Pero esta tarea puede cumplirse convenientemente y con certeza, si la razón se cultiva debidamente: es decir, si se nutre de esa sana filosofía que es como una herencia heredada de épocas cristianas anteriores y que posee una autoridad superior, porque el Magisterio de la Iglesia ha comparado sus principios y afirmaciones principales con la verdad revelada, sacada a la luz y fijada lentamente a través de los tiempos por hombres de gran talento. Esta misma filosofía, confirmada y comúnmente admitida por la Iglesia, defiende el valor genuino del conocimiento humano, los principios inquebrantables de la metafísica, es decir, de razón suficiente, causalidad y finalidad, y finalmente sostiene que se puede alcanzar una verdad cierta e inmutable. (...) Cualquier verdad que la mente humana con una investigación sincera haya podido descubrir, no puede contrastar con la verdad ya adquirida; porque Dios, Verdad Suprema, creó y gobierna el intelecto humano no para que las verdades correctamente adquiridas cada día se contrasten con otras nuevas; sino para que, habiendo eliminado los errores que se hubieran deslizado en ella, pueda añadir verdad a verdad en el mismo orden y con la misma organicidad con que vemos constituida la naturaleza misma de las cosas de las que se deriva la verdad. Por eso, el cristiano, filósofo o teólogo, no abraza a la ligera y apresuradamente todas las innovaciones que se idean cada día, sino que debe examinarlas con la máxima diligencia y ponerlas en el justo equilibrio para no descuidarlas ni perder la verdad ya conquistada o corromperla, ciertamente con peligro y daño a la fe misma. 

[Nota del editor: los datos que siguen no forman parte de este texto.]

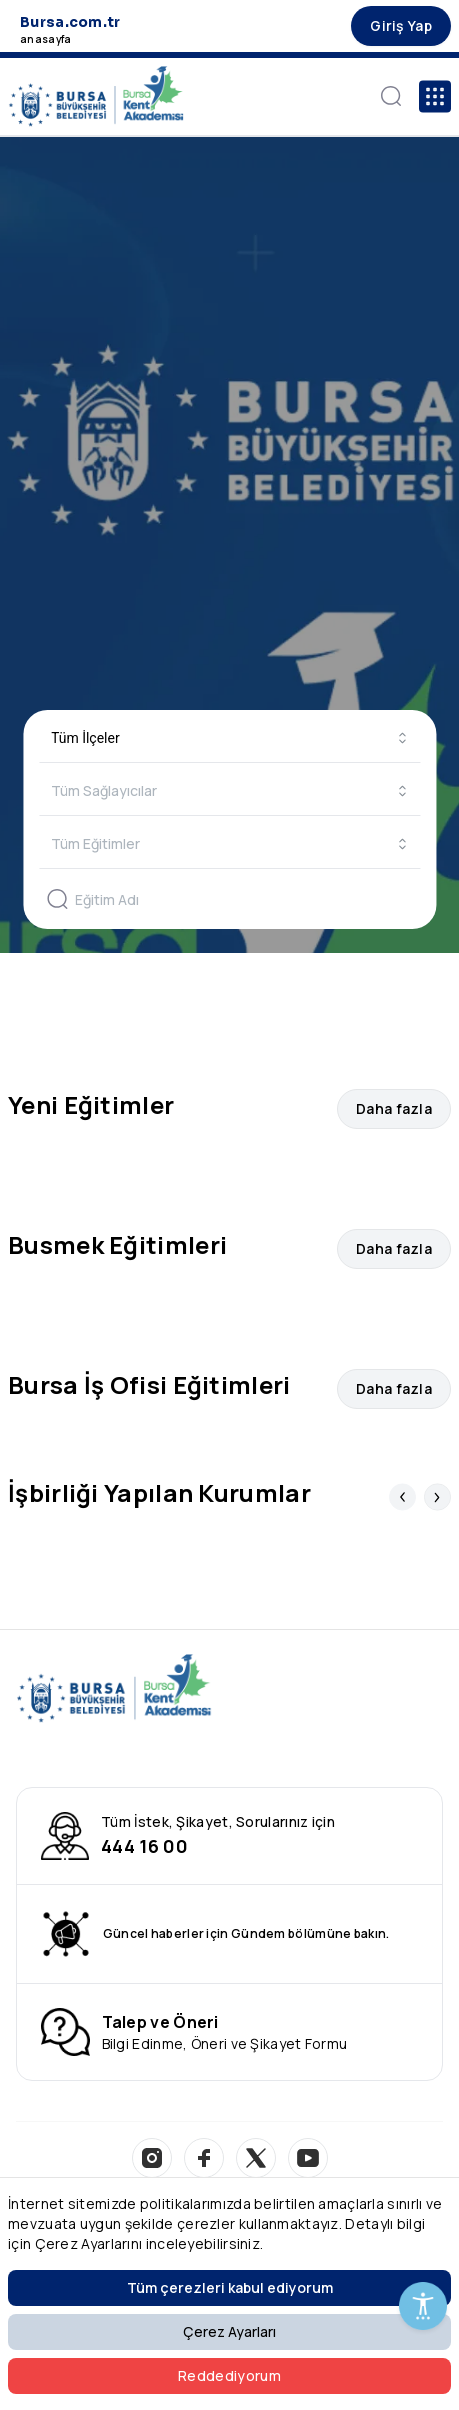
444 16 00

Si consideramos detenidamente lo que se ha explicado anteriormente, se verá fácilmente por qué la Iglesia requiere que los futuros sacerdotes sean instruidos en las ciencias filosóficas "según el método, la doctrina y los principios del Doctor Angélico" (Corp. Jur. Can., can. 1366, 2), ya que, como bien sabemos por la experiencia de varios siglos, el método de Aquino destaca por su singular superioridad tanto en la enseñanza de las almas como en la búsqueda de la verdad; Su doctrina entonces está en armonía con la Revelación divina y es muy eficaz para asegurar los cimientos de la fe, así como para cosechar los frutos de un progreso saludable con utilidad y seguridad...
Parece que algunos documentos de Juan Pablo II, como la encíclica Veritatis splendor del 6 de agosto de 1993, y de Benedicto XVI, en particular la encíclica Caritas in veritate del 29 de junio de 2009, pero también la “lectio magistralis” La fe, la razón y las universidades, conocido como el Discurso de Ratisbona del 12 de septiembre de 2006, se hacen eco y desarrollan este aspecto de la pastoral de Pío XII. Sin embargo, con una diferencia muy grande: que si bien los papas postconciliares tuvieron que apresurarse a conciliar las innovaciones conciliares con el tomismo y el magisterio perenne, inventando una hermenéutica de continuidad que de hecho no existe, esta dificultad no está en Pío XII. También por esto podemos medir la estatura del que fue el último gran Papa de la Iglesia Católica.